THE TASK >> If a line in the data below contains "with", copy it.

(Extracted page text data)
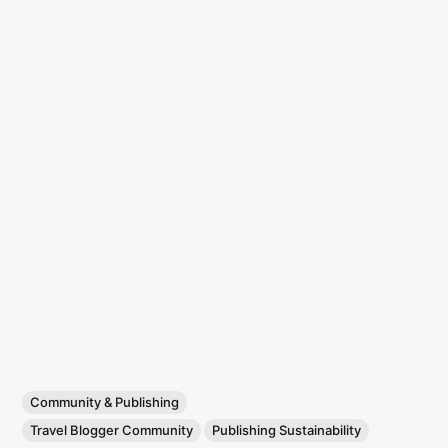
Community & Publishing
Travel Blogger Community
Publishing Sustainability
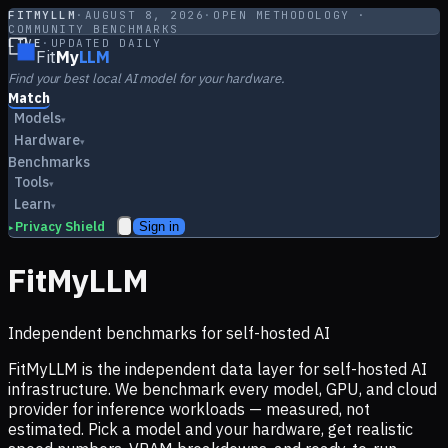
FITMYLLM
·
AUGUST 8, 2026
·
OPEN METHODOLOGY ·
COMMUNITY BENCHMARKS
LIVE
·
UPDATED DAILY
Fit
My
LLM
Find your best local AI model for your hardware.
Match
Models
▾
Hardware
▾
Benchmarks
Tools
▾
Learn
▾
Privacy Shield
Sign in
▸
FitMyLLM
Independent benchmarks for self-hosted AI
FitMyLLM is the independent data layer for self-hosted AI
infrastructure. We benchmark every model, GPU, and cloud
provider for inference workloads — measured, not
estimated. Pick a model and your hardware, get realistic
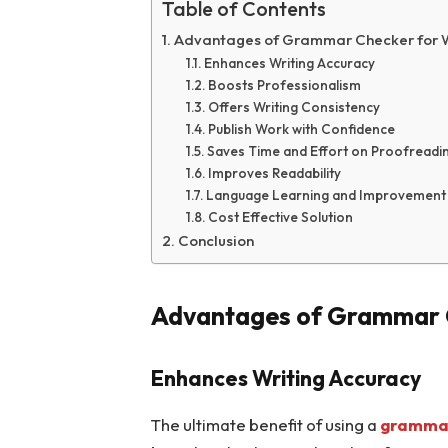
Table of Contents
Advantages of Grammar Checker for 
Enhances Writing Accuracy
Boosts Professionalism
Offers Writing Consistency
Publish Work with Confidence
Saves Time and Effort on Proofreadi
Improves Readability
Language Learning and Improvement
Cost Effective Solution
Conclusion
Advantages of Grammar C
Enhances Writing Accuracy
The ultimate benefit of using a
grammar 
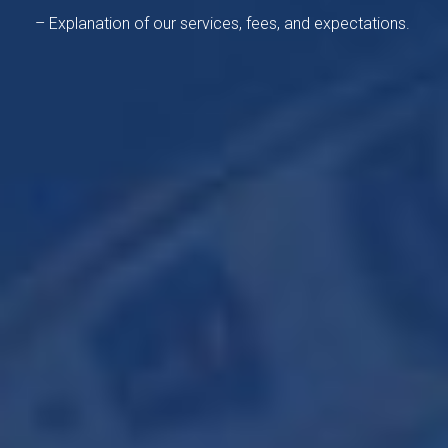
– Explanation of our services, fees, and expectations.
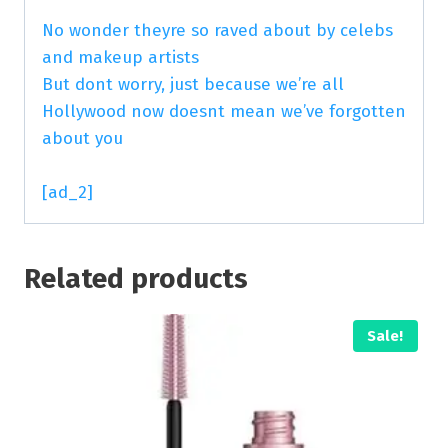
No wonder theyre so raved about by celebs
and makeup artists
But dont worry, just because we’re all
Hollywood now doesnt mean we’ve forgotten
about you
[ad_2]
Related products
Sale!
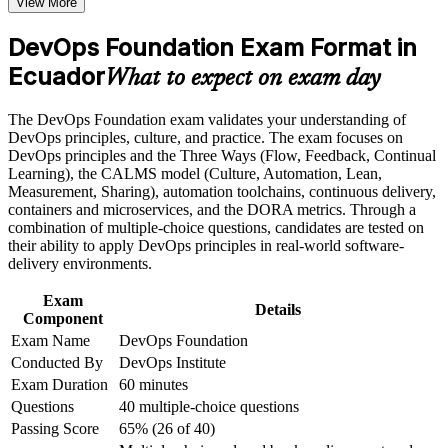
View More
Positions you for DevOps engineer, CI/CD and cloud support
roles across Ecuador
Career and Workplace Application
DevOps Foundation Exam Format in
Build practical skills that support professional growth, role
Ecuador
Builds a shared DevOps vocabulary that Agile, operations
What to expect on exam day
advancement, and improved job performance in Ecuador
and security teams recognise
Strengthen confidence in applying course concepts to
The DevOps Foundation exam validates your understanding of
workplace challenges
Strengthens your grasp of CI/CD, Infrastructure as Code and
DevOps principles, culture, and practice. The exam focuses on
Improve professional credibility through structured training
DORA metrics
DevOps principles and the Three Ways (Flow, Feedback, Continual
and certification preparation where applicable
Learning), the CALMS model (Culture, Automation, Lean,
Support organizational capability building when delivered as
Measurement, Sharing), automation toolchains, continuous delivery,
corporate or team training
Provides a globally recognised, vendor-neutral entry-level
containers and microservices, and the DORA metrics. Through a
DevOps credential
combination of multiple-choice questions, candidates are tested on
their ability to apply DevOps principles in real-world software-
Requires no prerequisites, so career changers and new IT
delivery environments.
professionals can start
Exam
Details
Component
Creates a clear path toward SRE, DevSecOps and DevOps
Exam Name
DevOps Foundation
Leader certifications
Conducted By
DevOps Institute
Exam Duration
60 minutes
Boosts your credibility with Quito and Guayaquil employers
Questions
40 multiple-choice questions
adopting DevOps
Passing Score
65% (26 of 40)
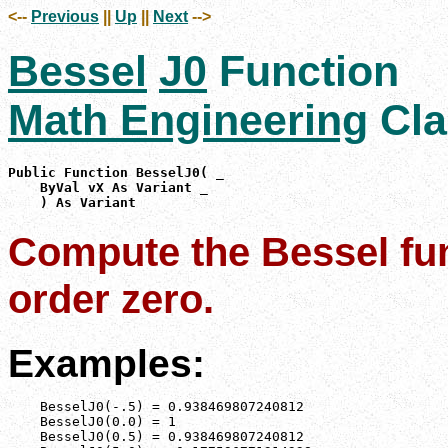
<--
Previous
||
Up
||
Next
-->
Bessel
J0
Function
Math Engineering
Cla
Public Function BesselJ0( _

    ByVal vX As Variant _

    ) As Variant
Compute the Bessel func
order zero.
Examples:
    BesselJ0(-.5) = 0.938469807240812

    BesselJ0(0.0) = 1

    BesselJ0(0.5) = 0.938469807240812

RESPONSE TO THIS EXERCISE >>
Publish Work with Confidence
Boosts your credibility with Quito and Guayaquil employers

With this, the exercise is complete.